I struggle to my feet and stagger into Paris’s room. He hasn’t changed from the last time I saw him. The officer guarding him must be getting used to the sight of me because he doesn’t bother to poke his head in, just angles his chair so he can see me if he needs to. I sit in the chair by Paris’s bed and don’t say anything; I just watch him as his chest rises and falls. Periodically, I touch him gently to let him know I’m there. There are so many things I want to say, but can’t. It all sounds so trite compared to what is happening to him. Thanks for being my best friend, Paris. Thanks for always being there. Thanks for being there for me when my father died and for countless other times since when I would have been in deep trouble without you. Thanks for helping me through the difficult last two months, and I’d do the same for you. Thanks for the unconditional love. How can I say any of that without sounding stupid?

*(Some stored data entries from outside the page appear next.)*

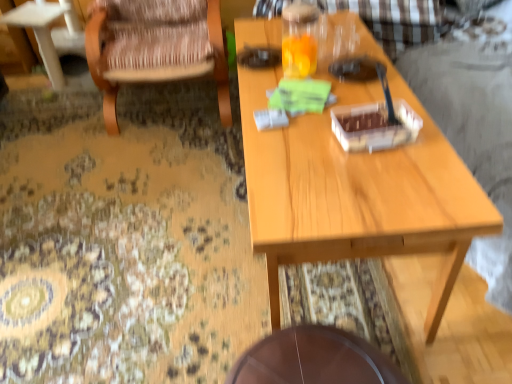 Question: Looking at their shapes, would you say wooden coffee table at left is wider or thinner than wooden woven chair at left?

Choices:
 (A) wide
 (B) thin

Answer: (B)

Question: From a real-world perspective, relative to wooden woven chair at left, is wooden coffee table at left vertically above or below?

Choices:
 (A) above
 (B) below

Answer: (B)

Question: Estimate the real-world distances between objects in this image. Which object is farther from the light wood table at center?

Choices:
 (A) wooden woven chair at left
 (B) wooden coffee table at left
 (C) brown wooden table at lower center

Answer: (B)

Question: Which object is the farthest from the brown wooden table at lower center?

Choices:
 (A) light wood table at center
 (B) wooden woven chair at left
 (C) wooden coffee table at left

Answer: (C) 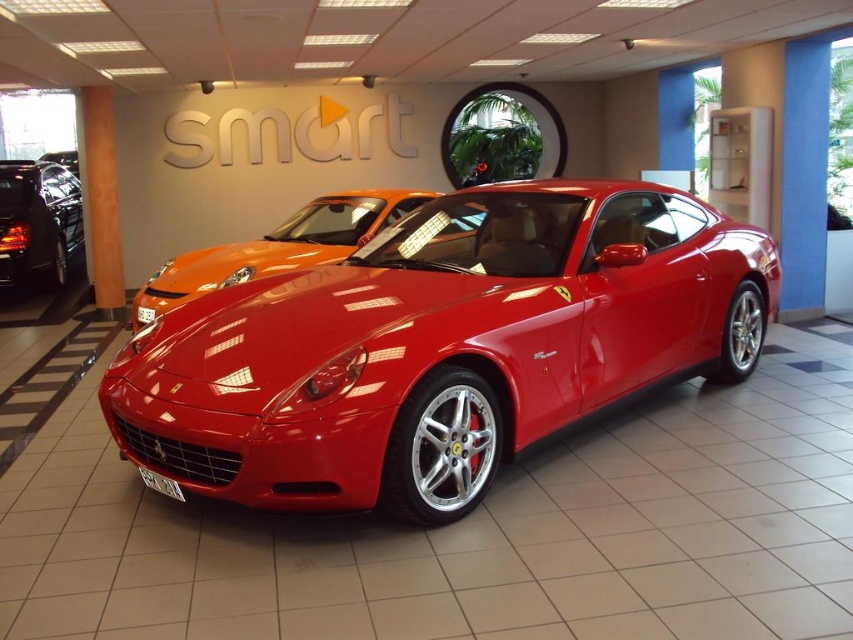 Between shiny red sports car at center and shiny red car at center, which one is positioned lower?

Positioned lower is shiny red sports car at center.

Locate an element on the screen. This screenshot has height=640, width=853. shiny red sports car at center is located at coordinates (439, 346).

Which is in front, point (15, 212) or point (67, 150)?

Positioned in front is point (15, 212).

Identify the location of glossy black car at left. Image resolution: width=853 pixels, height=640 pixels. (38, 221).

Is shiny red car at center to the left of glossy black car at left from the viewer's perspective?

In fact, shiny red car at center is to the right of glossy black car at left.

What are the coordinates of `shiny red car at center` in the screenshot? It's located at (277, 248).

In order to click on shiny red car at center in this screenshot , I will do `click(277, 248)`.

I shift in my seat, trying not to notice how pale and terribly still Paris is. I wish he would wake up so we could get him out of this room; I hate the thought of him being alone. Paris is such a people person. He detests being by himself except for the rare occasion when he needs to recharge his batteries. It happens about once a month. If I’m home, he’ll put a ‘Do Not Disturb’ sign on his door that he stole from a hotel, then lock himself in. He’s always more centered and at peace when he emerges hours later, so I let him be. He never talks about what he does when he’s in self-imposed solitude, but I assume it is some kind of mediation. Even though Paris is not religious like his mother, he is highly spiritual. I draw strength from him, and I am at a loss how to be the strong one now that he needs me.

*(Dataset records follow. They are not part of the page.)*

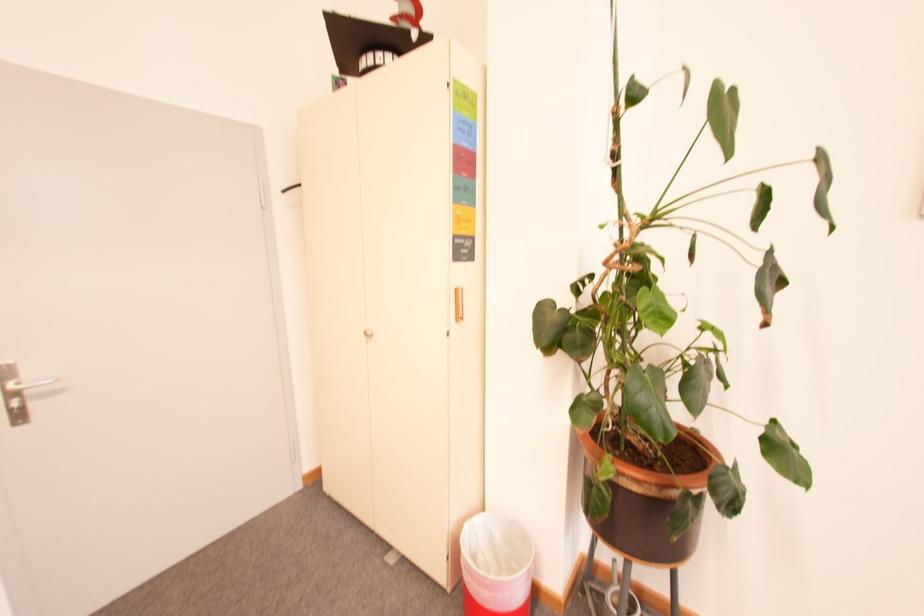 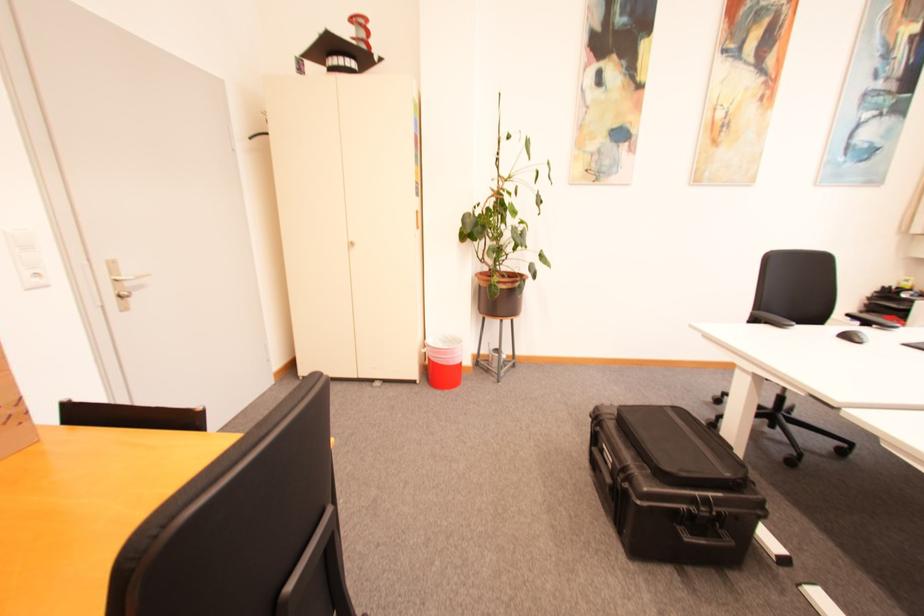 In the second image, find the point that corresponds to point 373,334 in the first image.

(359, 245) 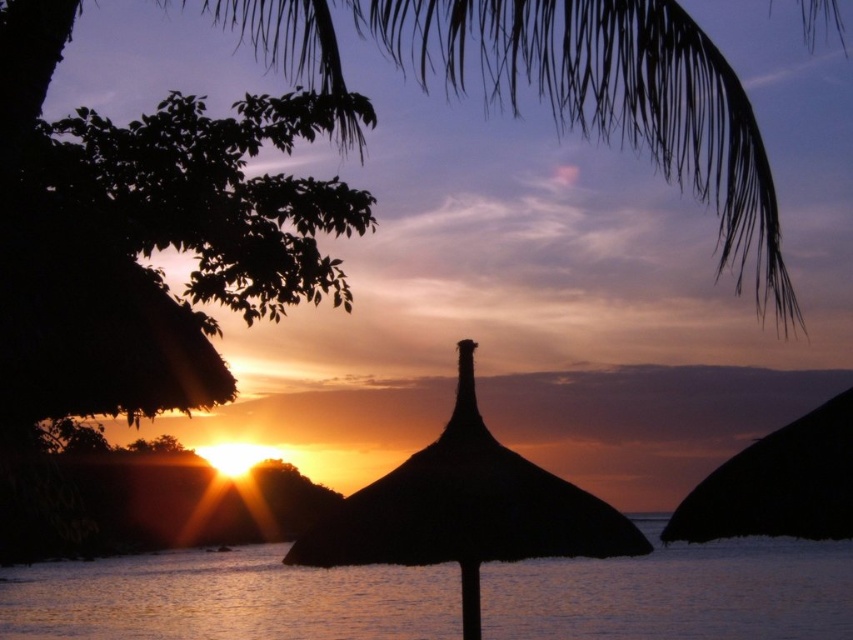 Question: Which point appears farthest from the camera in this image?

Choices:
 (A) (236, 561)
 (B) (459, 435)

Answer: (A)

Question: Observing the image, what is the correct spatial positioning of glistening water at center in reference to black straw umbrella at center?

Choices:
 (A) right
 (B) left

Answer: (B)

Question: Can you confirm if glistening water at center is positioned to the right of black straw umbrella at center?

Choices:
 (A) no
 (B) yes

Answer: (A)

Question: Can you confirm if glistening water at center is positioned to the right of black straw umbrella at center?

Choices:
 (A) yes
 (B) no

Answer: (B) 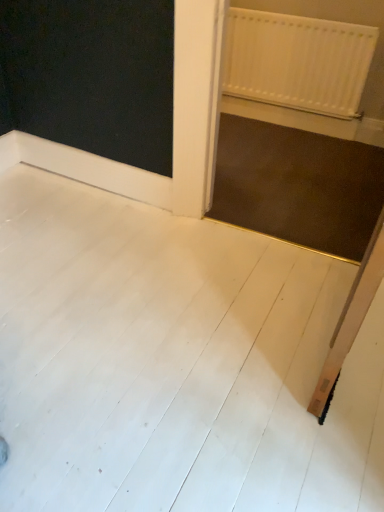 What is the approximate width of white plastic radiator at upper right?

4.87 centimeters.

Locate an element on the screen. white plastic radiator at upper right is located at coordinates (297, 61).

What do you see at coordinates (297, 61) in the screenshot?
I see `white plastic radiator at upper right` at bounding box center [297, 61].

Locate an element on the screen. Image resolution: width=384 pixels, height=512 pixels. white plastic radiator at upper right is located at coordinates (297, 61). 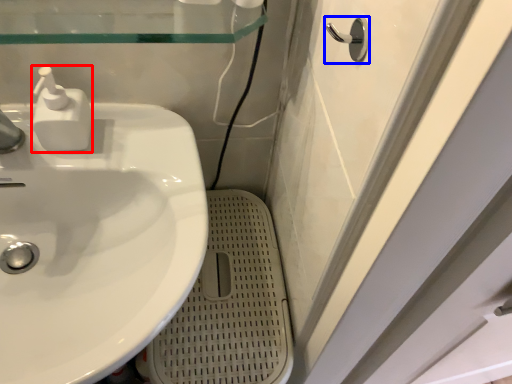 Question: Which point is closer to the camera, soap dispenser (highlighted by a red box) or door handle (highlighted by a blue box)?

Choices:
 (A) soap dispenser
 (B) door handle

Answer: (B) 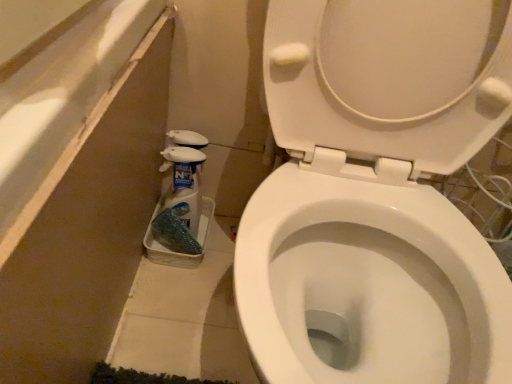 What do you see at coordinates (184, 184) in the screenshot? The image size is (512, 384). I see `translucent plastic bottle at lower left` at bounding box center [184, 184].

Locate an element on the screen. Image resolution: width=512 pixels, height=384 pixels. translucent plastic bottle at lower left is located at coordinates point(184,184).

This screenshot has width=512, height=384. Find the location of `translucent plastic bottle at lower left`. translucent plastic bottle at lower left is located at coordinates tap(184, 184). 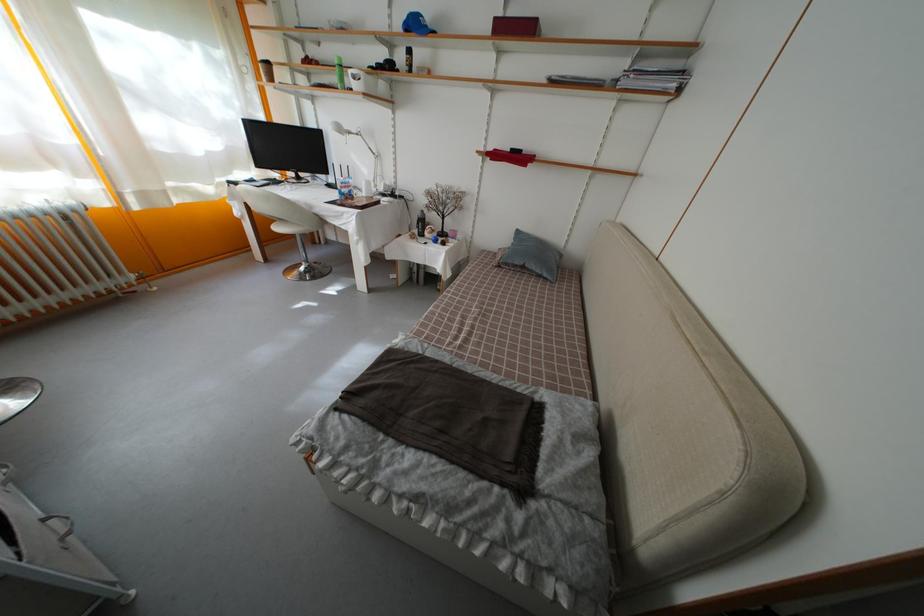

“Paris, you have to wake up,” I whisper, my eyes filling with tears. “You can’t leave me. I don’t want to wake up to a world without you in it.” I stop, not wanting to lay a guilt trip on Paris, though I want him to know how much he’ll be missed if he dies. “Remember how devastated I was when my father died? I can’t go through that again.” I am clutching the edge of the bed as well as his hand. “I’m going to find out who did this to you, Paris, but it would sure help if you gave me a sign.” I wait, but nothing. Not even an involuntary twitch. I close my eyes as the tears slip down my face. I know it doesn’t help to cry, but I can’t stop. I must be more tired than I think because I fall asleep.

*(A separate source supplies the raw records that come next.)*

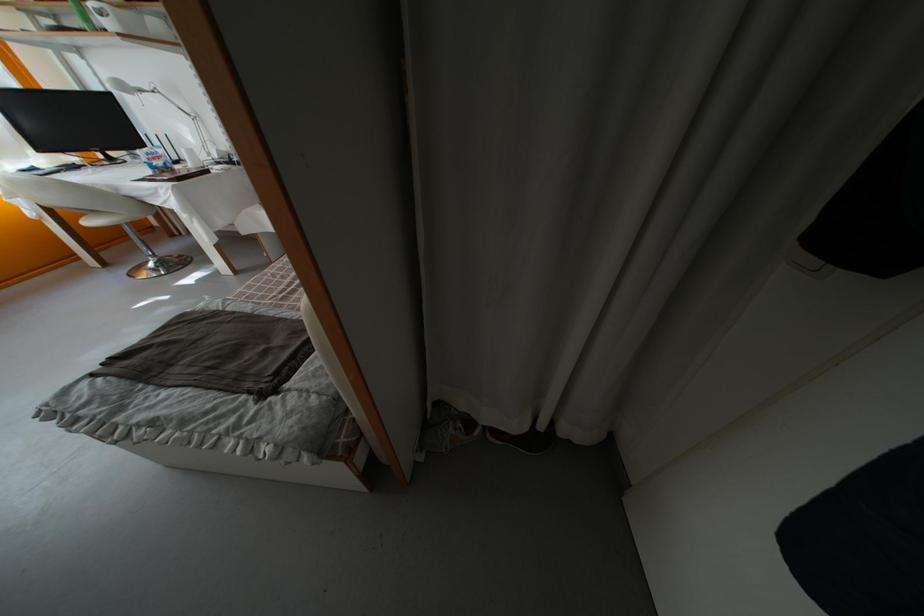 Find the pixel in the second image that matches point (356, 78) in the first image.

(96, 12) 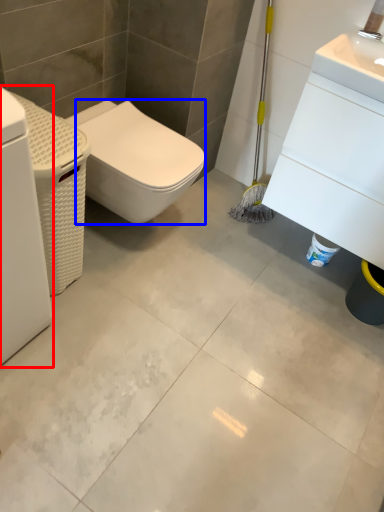 Question: Among these objects, which one is nearest to the camera, washing machine (highlighted by a red box) or bidet (highlighted by a blue box)?

Choices:
 (A) washing machine
 (B) bidet

Answer: (A)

Paris is smiling at me, and he’s whole. Nothing is bruised, battered or broken. He’s my beautiful boy as he always was. Except for the gaping hole where his heart should be. At first I don’t notice it because I’m drinking in the sight of him radiant. When my eyes are drawn to the hole, I can’t stop staring. We are outside, and there is greenery showing through that hole. Suddenly, a face pops up behind the hole. I can’t tell if it’s a man or woman, but s/he is grinning at me, though s/he’s missing an eye due to a bullet wound. S/he waves at me before slowly crumpling to the ground. To my horror, a gun drops from my hand to the ground as the hole in Paris’s heart shrinks until it’s completely gone. Once that’s complete, he turns and walks away. There is nothing behind him.